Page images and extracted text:
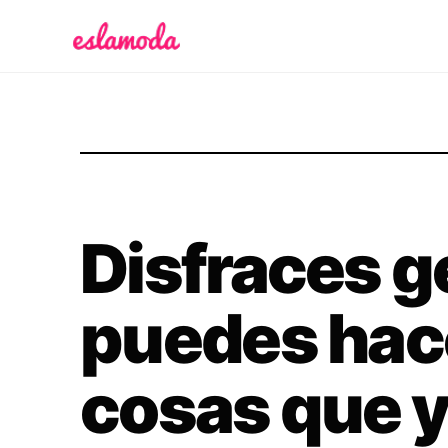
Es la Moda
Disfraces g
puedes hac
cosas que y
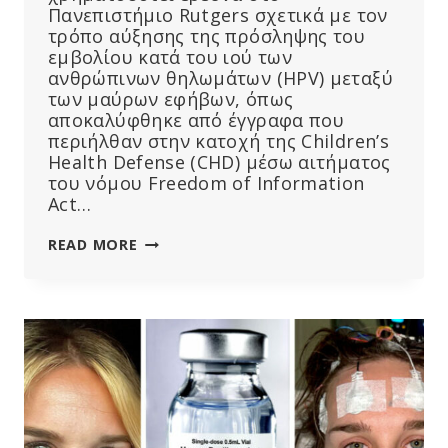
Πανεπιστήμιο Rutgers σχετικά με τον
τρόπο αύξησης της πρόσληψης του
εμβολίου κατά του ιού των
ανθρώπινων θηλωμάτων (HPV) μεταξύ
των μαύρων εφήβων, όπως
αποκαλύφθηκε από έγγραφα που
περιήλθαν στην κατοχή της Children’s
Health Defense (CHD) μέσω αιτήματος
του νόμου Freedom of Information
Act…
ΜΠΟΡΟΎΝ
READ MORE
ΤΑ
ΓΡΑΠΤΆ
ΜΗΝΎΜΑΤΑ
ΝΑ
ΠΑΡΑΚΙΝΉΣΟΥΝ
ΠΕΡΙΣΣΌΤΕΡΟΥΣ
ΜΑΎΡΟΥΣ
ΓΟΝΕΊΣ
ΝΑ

→ **Your assignment**:
Give the entries again without a single change, but with no pictures.

→ **Response below**:
Es la Moda
Disfraces g
puedes hac
cosas que y
Πανεπιστήμιο Rutgers σχετικά με τον
τρόπο αύξησης της πρόσληψης του
εμβολίου κατά του ιού των
ανθρώπινων θηλωμάτων (HPV) μεταξύ
των μαύρων εφήβων, όπως
αποκαλύφθηκε από έγγραφα που
περιήλθαν στην κατοχή της Children’s
Health Defense (CHD) μέσω αιτήματος
του νόμου Freedom of Information
Act…
ΜΠΟΡΟΎΝ
READ MORE
ΤΑ
ΓΡΑΠΤΆ
ΜΗΝΎΜΑΤΑ
ΝΑ
ΠΑΡΑΚΙΝΉΣΟΥΝ
ΠΕΡΙΣΣΌΤΕΡΟΥΣ
ΜΑΎΡΟΥΣ
ΓΟΝΕΊΣ
ΝΑ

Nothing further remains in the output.